Solarcentury
- Founded: 1998
- Headquarters: UK
- Key people: Jeremy Leggett (founder)
- Revenue: £168 million
- Website: https://www.statkraft.co.uk

= Solarcentury =

Solar energy company

Solarcentury was the UK's largest solar company.
Solarcentury was founded in 1998 by former oil geologist Jeremy Leggett, and had an annual turnover of £168 million in 2015–16.

The company were in partnership with Panama-based private equity firm ECOSolar, and had acquired the 400MW Divisa Project in Panama.

Solarcentury gave a 5% share of profits to SolarAid, a charity founded by Solarcentury in 2006, that supplies mini home-solar installations in Africa on a pay as you go basis.

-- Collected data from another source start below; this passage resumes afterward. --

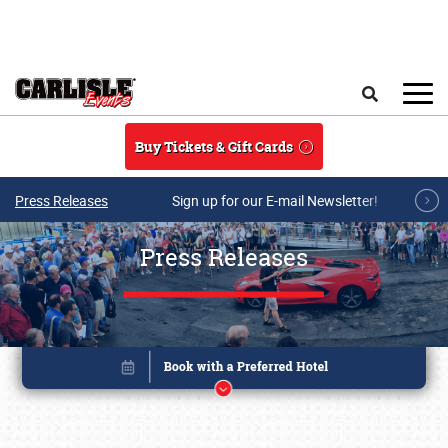
Skip to main content
Search
Buy Tickets & Gift Cards
Press Releases
Sign up for our E-mail Newsletter!
Press Releases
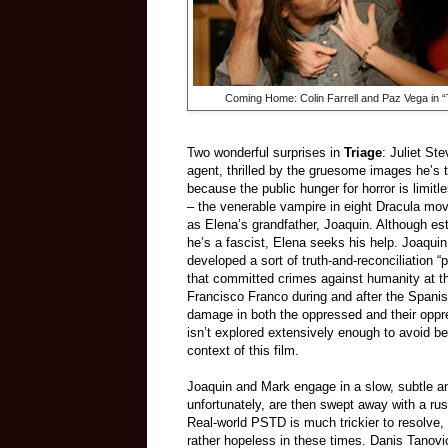
Coming Home: Colin Farrell and Paz Vega in “
Two wonderful surprises in
Triage
: Juliet S
agent, thrilled by the gruesome images he’s 
because the public hunger for horror is limit
– the venerable vampire in eight Dracula mo
as Elena’s grandfather, Joaquin. Although est
he’s a fascist, Elena seeks his help. Joaquin 
developed a sort of truth-and-reconciliation “p
that committed crimes against humanity at t
Francisco Franco during and after the Spanis
damage in both the oppressed and their oppres
isn’t explored extensively enough to avoid be
context of this film.
Joaquin and Mark engage in a slow, subtle an
unfortunately, are then swept away with a rus
Real-world PSTD is much trickier to resolve,
rather hopeless in these times. Danis Tanovi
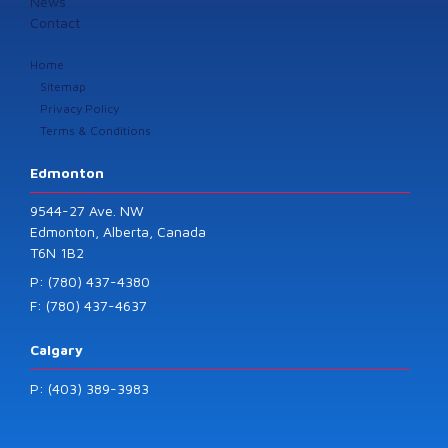
News
Contact
Home
Sitemap
Privacy Policy
Terms & Conditions
Edmonton
9544-27 Ave. NW
Edmonton, Alberta, Canada
T6N 1B2
P: (780) 437-4380
F: (780) 437-4637
Calgary
P: (403) 389-3983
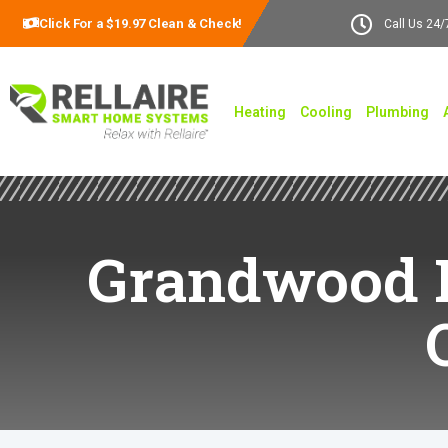
Click For a $19.97 Clean & Check!
Call Us 24/
Heating
Cooling
Plumbing
Grandwood Pa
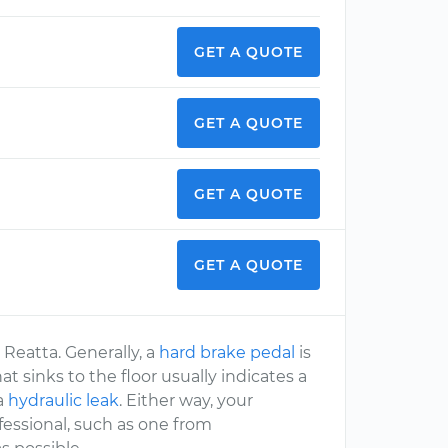
GET A QUOTE
GET A QUOTE
GET A QUOTE
GET A QUOTE
 Reatta. Generally, a
hard brake pedal
is
hat sinks to the floor usually indicates a
 a
hydraulic leak
. Either way, your
essional, such as one from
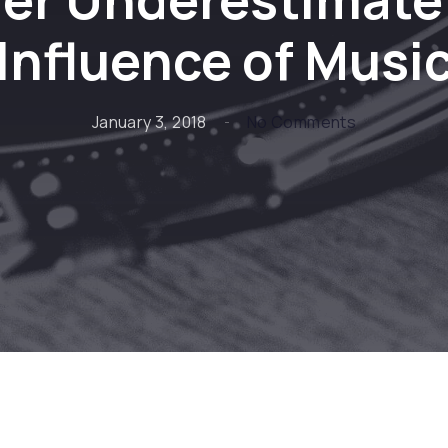
Influence of Musi
on Never Un
January 3, 2018
No Comments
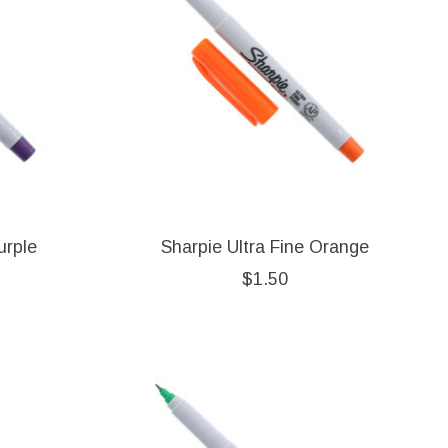
urple
Sharpie Ultra Fine Orange
$1.50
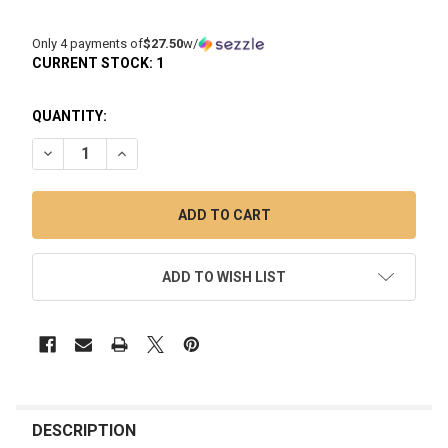
Only 4 payments of
$27.50
w/
CURRENT STOCK:
1
QUANTITY:
DECREASE QUANTITY OF THE TERPOMETER THERMOMETER F
INCREASE QUANTITY OF THE TERPOMETER THER
ADD TO WISH LIST
FREQUENTLY
BOUGHT
DESCRIPTION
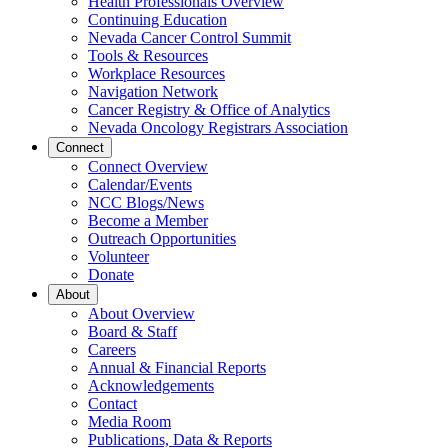
Health Professionals Overview
Continuing Education
Nevada Cancer Control Summit
Tools & Resources
Workplace Resources
Navigation Network
Cancer Registry & Office of Analytics
Nevada Oncology Registrars Association
Connect
Connect Overview
Calendar/Events
NCC Blogs/News
Become a Member
Outreach Opportunities
Volunteer
Donate
About
About Overview
Board & Staff
Careers
Annual & Financial Reports
Acknowledgements
Contact
Media Room
Publications, Data & Reports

Solarcentury was bought by Statkraft in November 2020 for £118 million.

==History==
In May 2017, the company announced that it was shifting its focus from the UK, where 85% of its business is, and pursuing £3 billion of projects in Latin America and Europe.

In 2019 Solarcentury announced an eightfold increase in annual profits to £14.4 million, largely due to constructing and operating unsubsidised solar farms in southern Europe, Latin America and Africa.

In November 2020, the Norwegian renewables company Statkraft announced it had acquired Solarcentury, taking full control of the company.